YONKERS, N.Y. – More than 150 Yonkers jobs have been briefly swept away with Hurricane Sandy’s flood waters.
Excelsior Packaging Group was forced to temporarily lay off most of its 176 employees three weeks ago after Sandy’s flood caused millions of dollars in equipment damages and lost inventory, owner Ron Shemesh said Wednesday.
To make matters worse, the Alexander Street packaging company lost several customers who couldn’t afford to wait for their orders while the plant recovered.
“We are scrambling to get the equipment back in operation,” Shemesh said, adding it may be two weeks before all Excelsior employees are back to work.

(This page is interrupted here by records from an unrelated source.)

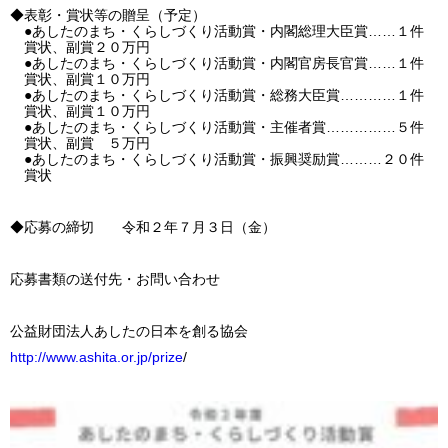
◆表彰・賞状等の贈呈
（予定）
●あしたのまち・くらしづくり活動賞・内閣総理大臣賞……１件
賞状、副賞２０万円
●あしたのまち・くらしづくり活動賞・内閣官房長官賞……１件
賞状、副賞１０万円
●あしたのまち・くらしづくり活動賞・総務大臣賞…………１件
賞状、副賞１０万円
●あしたのまち・くらしづくり活動賞・主催者賞……………５件
賞状、副賞 ５万円
●あしたのまち・くらしづくり活動賞・振興奨励賞………２０件
賞状
◆応募の締切
令和２年７月３日（金）
応募書類の送付先・お問い合わせ
公益財団法人あしたの日本を創る協会
http://www.ashita.or.jp/prize
/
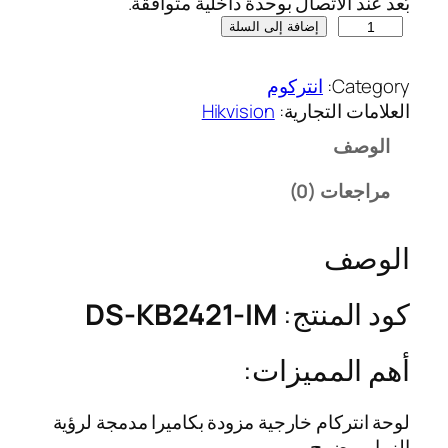
بُعد عند الاتصال بوحدة داخلية متوافقة.
ك
إضافة إلى السلة
م
ي
Category:
انتركوم
ة
العلامات التجارية:
Hikvision
ا
الوصف
ن
ت
مراجعات (0)
ر
ك
الوصف
ا
م
ه
كود المنتج:
DS-KB2421-IM
ي
ك
أهم المميزات:
ف
ي
لوحة انتركام خارجية مزودة بكاميرا مدمجة لرؤية
ج
الزوار بوضوح.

On Wednesday, Marie Johns, deputy administrator of the U.S. Small Business Administration, toured some of Yonkers’ waterfront businesses to see first-hand the damage left behind by Sandy. Johns pledged help for owners like Shemesh in the form of low-interest Disaster Loans.
“We want everyone to know SBA is here to help and we are here to stay,” Johns said. “We’re going to be here as long as it takes.”
For some, that is sure to be welcome news. Excelsior was one of several downtown plants to be flooded in the storm, including Greystone Bakery and Altman Lighting.
Robert Altman, president of the 79 Alexander St. theatrical and architectural lighting company, said his business sustained millions of dollars’ worth of damage when two to three feet of water from the nearby Hudson River surged into his shop.
“The water was too much too fast,” he said. “It came so quick, so quick you couldn’t think.”
But with flood insurance only covering $500,000 of the damages, some small business owners say they are looking to fill the gap between insurance monies and actual losses.
That is where the federal government says it can help.
Because Westchester County was declared a Federal Disaster area, Altman Lighting, Excelsior and other small business are eligible for low-interest loans, or Disaster Loans, from the SBA.
For Shemesh and Altman, the Disaster Loans could be used to help cover the cost of damage or help fund payrolls and operating costs. The loans, which borrowers may have up to 30 years to pay off, are the same type offered to victims of hurricanes Irene and Katrina.
Mayor Mike Spano, who joined Johns on the tour, said that is exactly what the city's business owners may need.
“We want to obviously get these businesses up and running again but they are going to need a helping hand,” he said.
Disaster Loans are also open to homeowners or renters to repair or replace things like personal property and equipment that has been damaged.
Johns encouraged interested applicants to visit the SBA website for information.